I've actually never asked the OEM's. My 1+1 suspicion would be that trying to drive 400G-ER4 PAM4 beyond 40km means they would need to get involved in optical planning for the customers as well. Moreover, the ER4 and ER4-Lite plugs are not so differently priced from the 400G-ZR+ coherent ones (within about US$1,000 - US$1,500 of each other). Since all the OEM's have some kind of 400G-ZR+ solution, I could see why they would be reluctant to support 400G-ER4 and ER4-Lite.

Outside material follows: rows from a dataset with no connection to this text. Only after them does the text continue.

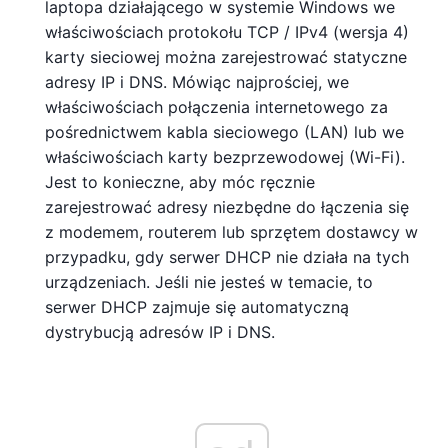
laptopa działającego w systemie Windows we
właściwościach protokołu TCP / IPv4 (wersja 4)
karty sieciowej można zarejestrować statyczne
adresy IP i DNS. Mówiąc najprościej, we
właściwościach połączenia internetowego za
pośrednictwem kabla sieciowego (LAN) lub we
właściwościach karty bezprzewodowej (Wi-Fi).
Jest to konieczne, aby móc ręcznie
zarejestrować adresy niezbędne do łączenia się
z modemem, routerem lub sprzętem dostawcy w
przypadku, gdy serwer DHCP nie działa na tych
urządzeniach. Jeśli nie jesteś w temacie, to
serwer DHCP zajmuje się automatyczną
dystrybucją adresów IP i DNS.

Interesting. I hadn't noticed this, probably because we only have three ER4 so far and no need for more until we get more routers :-)

It was between June - August, this year. The issue was due to an SOA shortage. Nearly every manufacturer was affected by this, on both the ER4 and ER4-Lite. Some manufacturers have EoL'ed the ER4-Lite builds, and are only focusing on ER4. So if you have access to ER4-Lite supply, you should take it all while you still can :-).

I'm not sure if you caught my main issue: It's not that ER4 lite uses a different grid from ER4, it's that ER4 lite from different manufacturers use different grids!

Flexoptix ER4 lite: 1304.6  nm, 1306.8  nm, 1309.1  nm, 1311.4  nm FS.com ER4 lite:    1295.56 nm, 1300.05 nm, 1304.58 nm, 1309.14 nm FiberMall ER4 lite: 1295.56 nm, 1300.05 nm, 1304.58 nm, 1309.14 nm

That is odd. Looks like Flex are the odd man out, here. The ones we use for our own network and sell via our hardware business are from Smartoptics. They are built similar to FS and FiberMall using 1296/1300/1305/1309nm wavelengths. For the ER4 ones we use and sell from Smartoptics also, they are running 1304/1306/1309/1311nm, which matches what you say Flex are using for ER4-Lite. I suspect the Flex numbers could be a simple documentation error where someone copied & pasted the ER4 numbers to the ER4-Lite page, but I could be wrong. I would write them and ask. Mark.

On 27/11/2025 11:32, Joel Busch wrote:

Oh that's actually the first I've heard of a manufacturer using different grids for their ER4 lite vs their ER4! Now I get why you were telling me not to combine ER4 lite and ER4, in your experience they use nLWDM and LWDM respectively.

Not quite. Both ER4 and ER4-Lite are nLWDM, because of the chromatic dispersion sensitivity when using PAM4 modulation above 10km.

My impression was the opposite, that each seller sticks to one grid for both. Examples below:

So Smartoptics use different wavelengths for ER4 and ER4-Lite:     https://smartoptics.com/product/tqd031-sn4c-so/ https://smartoptics.com/wp-content/uploads/2023/10/ds-tqd023-sl4c-so-qsfpdd-... And they are using nLWDM for both. The LWDM is primarily used for 100G-LR4, as there is no concern of chromatic dispersion below 10km.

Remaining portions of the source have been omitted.